Slugs Lauded as Hometown Heroes
Chancellor, faculty, staff and alumni honored at Santa Cruz Works event
By Marc DesJardins. Originally posted in the UCSC NEWSCENTER
UC Santa Cruz is well represented at this year’s Santa Cruz Works Hometown Heroes awards ceremony, with Chancellor Cynthia Larive, a host of faculty and staff members, and numerous alumni slated to be honored.
The awards are presented by Santa Cruz Works, an umbrella organization of mostly tech-related companies with the mission of making Santa Cruz County a great place to start, sustain, and grow businesses. Fifteen organizations and individuals are being honored for their efforts “to help our community through the onslaught of 2020 challenges: pandemic, wildfires, social injustice, and economic downturn.” More than 50 nominations were submitted.
The chancellor is being lauded for leading campus through significant challenges in her first year: COVID-19 and the Santa Cruz Mountains wildfires that destroyed roughly 1,000 homes. “She has led with calm, care, and integrity — traits sorely needed in the midst of chaos and unrest,” event organizers stated when announcing her selection.
Isabel Bjork and the Genomics Institute are being honored for their contributions to the fight against COVID. The institute, which Bjork serves as executive director, posted the complete genome of the virus on the UCSC Genome Browser, an interactive web-based tool used by researchers worldwide to study genetic data. The institute was also an essential player in uprighting the UCSC Molecular Diagnostic Lab this past spring. The lab has been a valuable campus and community resource, offering COVID testing to students and employees, and to the area’s most vulnerable residents.
Jeremy Sanford, professor of molecular, cell, and developmental biology, is being singled out for his role in establishing the lab. In just a few months, he and the other organizers initiated the licensing process, received approval from federal and state agencies, and developed the capacity to test hundreds of samples per day in a lab built from scratch. It’s launch was a significant accomplishment in light of the fact UCSC does not have a medical school and had no diagnostic testing in place. While many faculty members and staff members were involved in its creation, Sanford’s passion for the project stood out, the awards committee stated.
Also on tap to be honored are alumni Susan True, Nada Miljkovic, Jacob Martinez, and Ruby Vasquez.
True and her team at the Santa Cruz Community Foundation responded quickly to both the pandemic and the wildfires.
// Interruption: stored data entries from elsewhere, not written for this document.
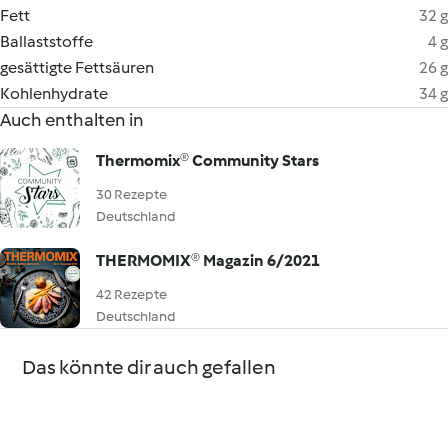
Fett
32 g
Ballaststoffe
4 g
gesättigte Fettsäuren
26 g
Kohlenhydrate
34 g
Auch enthalten in
Thermomix® Community Stars
30 Rezepte
Deutschland
THERMOMIX® Magazin 6/2021
42 Rezepte
Deutschland
Das könnte dir auch gefallen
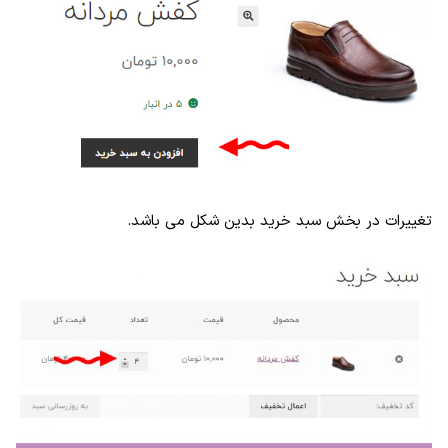
تغییرات در بخش سبد خرید بدین شکل می باشد.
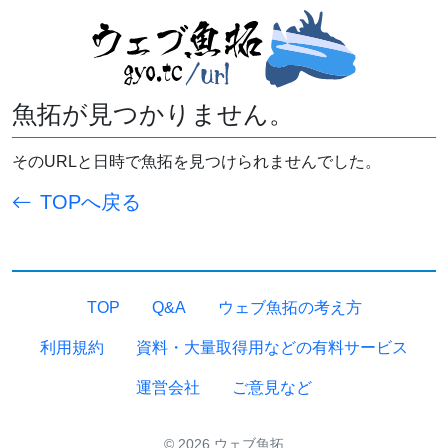
魚拓が見つかりません。
そのURLと日時で魚拓を見つけられませんでした。
TOPへ戻る
TOP
Q&A
ウェブ魚拓の考え方
利用規約
資料・大量取得用などの有料サービス
運営会社
ご意見など
© 2026 ウェブ魚拓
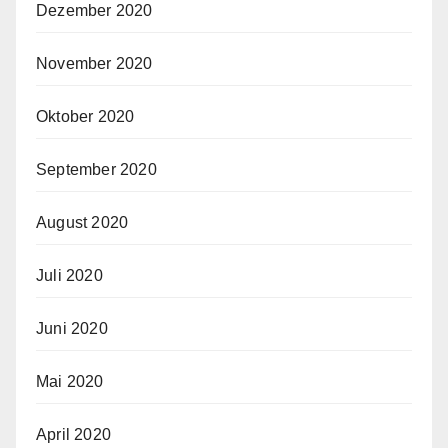
Dezember 2020
November 2020
Oktober 2020
September 2020
August 2020
Juli 2020
Juni 2020
Mai 2020
April 2020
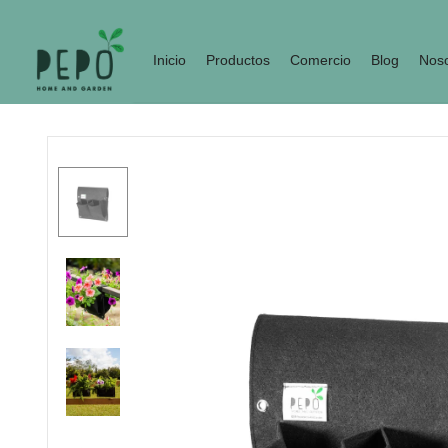
Inicio
Productos
Comercio
Blog
Noso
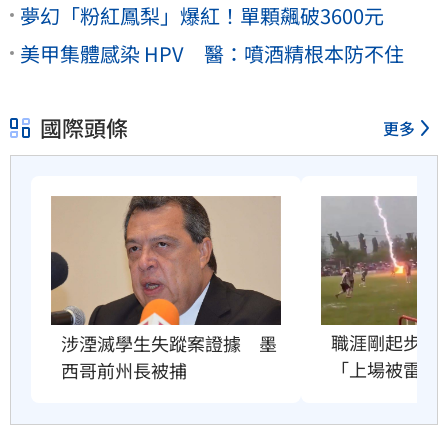
夢幻「粉紅鳳梨」爆紅！單顆飆破3600元
美甲集體感染 HPV 醫：噴酒精根本防不住
國際頭條
更多
職涯剛起步　2
涉湮滅學生失蹤案證據　墨
「上場被雷劈
西哥前州長被捕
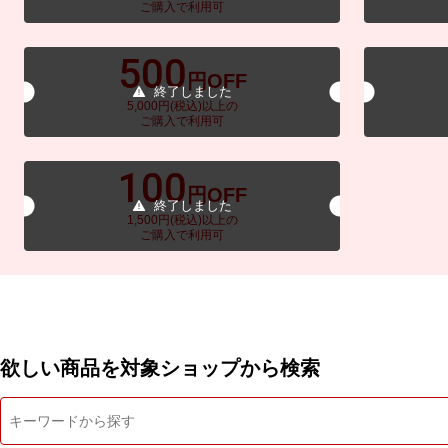
ご購入で利用可
500
円OFF
終了しました
5,000円(税込)以上の
ご購入で利用可
100
円OFF
終了しました
1,500円(税込)以上の
ご購入で利用可
欲しい商品を対象ショップから検索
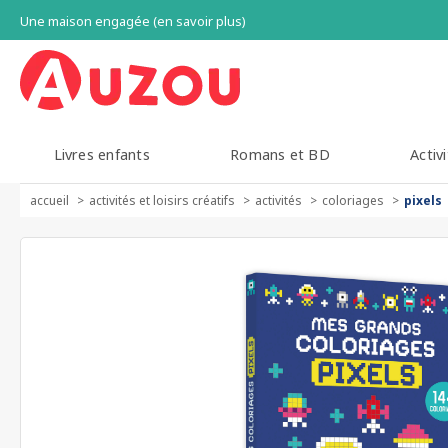
Une maison engagée (en savoir plus)
Livres enfants
Romans et BD
Activi
accueil
activités et loisirs créatifs
activités
coloriages
pixels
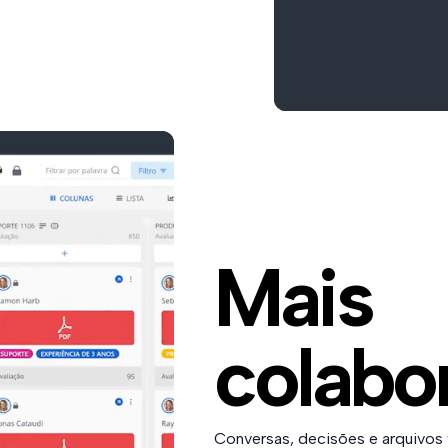
Mais
colabo
Conversas, decisões e arquivos 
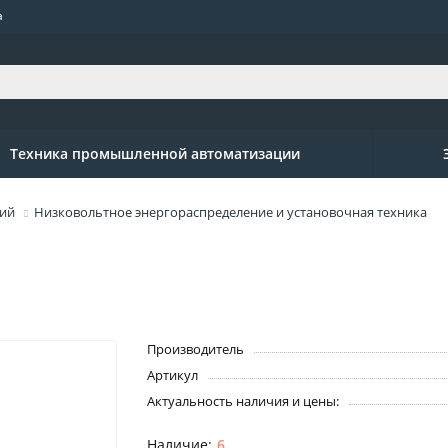
а
Техника промышленной автоматизации
ний
Низковольтное энергораспределение и установочная техника
Производитель
Артикул
Актуальность наличия и цены:
6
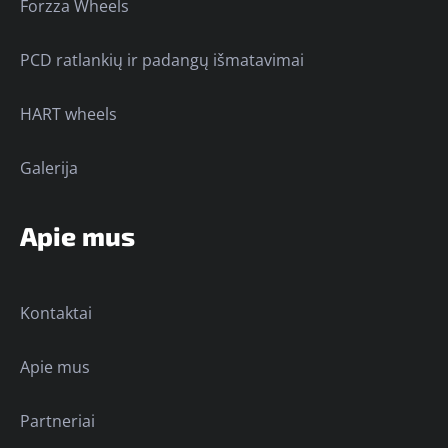
Forzza Wheels
PCD ratlankių ir padangų išmatavimai
HART wheels
Galerija
Apie mus
Kontaktai
Apie mus
Partneriai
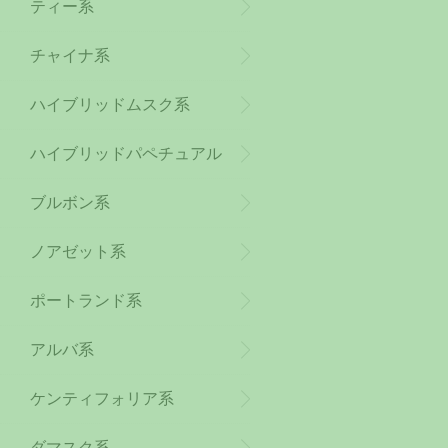
ティー系
チャイナ系
ハイブリッドムスク系
ハイブリッドパペチュアル
系
ブルボン系
ノアゼット系
ポートランド系
アルバ系
ケンティフォリア系
ダマスク系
Within days of both the lockdown and later the fires, she was raising funds and disseminating the money to the organizations on the front lines of those battles, ultimately helping hundreds of local residents get back on their feet.
Miljkovic is one of the founders of Get Virtual, a nonprofit that gives UCSC students class credits for helping local businesses get websites and e-commerce sites up and running. The organization was founded in the early days of the COVID-19 lockdown, and since then has assisted hundreds of businesses. The program is now being offered at other colleges and universities around the nation.
Martinez is the founder of Watsonville-based Digital NEST, a technology workforce development hub that provides youth in rural communities with high-demand technology skills. After the pandemic lockdowns began this past spring, Martinez secured laptops for Digital NEST members to continue their educations remotely, developed NEST online classes, and still managed to open a new Salinas location. Plans are in the works to open a Gilroy office.
Martinez is also involved in another project being recognized by Santa Cruz Works. He, wife Joanne Sanchez, and South County educator Ruby Vasquez, also a UCSC graduate, noticed in the early days of the pandemic that farmworkers were being overlooked as an impacted community. The group wanted to create a way to educate the workers and to show the wider community’s appreciation for them, so the group launched Campesino Caravan. What began as twice-a-week caravans with community members thanking farmworkers with posters and signs morphed into a more expansive effort to provide the laborers with masks, groceries, lunches, and information on the pandemic.